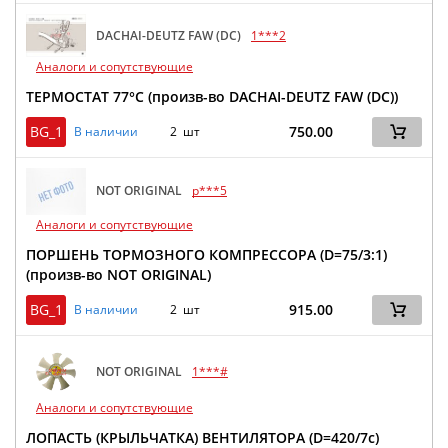
DACHAI-DEUTZ FAW (DC)
1***2
Аналоги и сопутствующие
ТЕРМОСТАТ 77°C (произв-во DACHAI-DEUTZ FAW (DC))
BG_1
750.00
В наличии
2 шт
NOT ORIGINAL
p***5
Аналоги и сопутствующие
ПОРШЕНЬ ТОРМОЗНОГО КОМПРЕССОРА (D=75/3:1)
(произв-во NOT ORIGINAL)
BG_1
915.00
В наличии
2 шт
NOT ORIGINAL
1***#
Аналоги и сопутствующие
ЛОПАСТЬ (КРЫЛЬЧАТКА) ВЕНТИЛЯТОРА (D=420/7c)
::::
### TASK DESCRIPTION
Find every line in the records that uses the string "DEUTZ", then copy it.

### RESULT OF THIS EXERCISE
DACHAI-DEUTZ FAW (DC)
ТЕРМОСТАТ 77°C (произв-во DACHAI-DEUTZ FAW (DC))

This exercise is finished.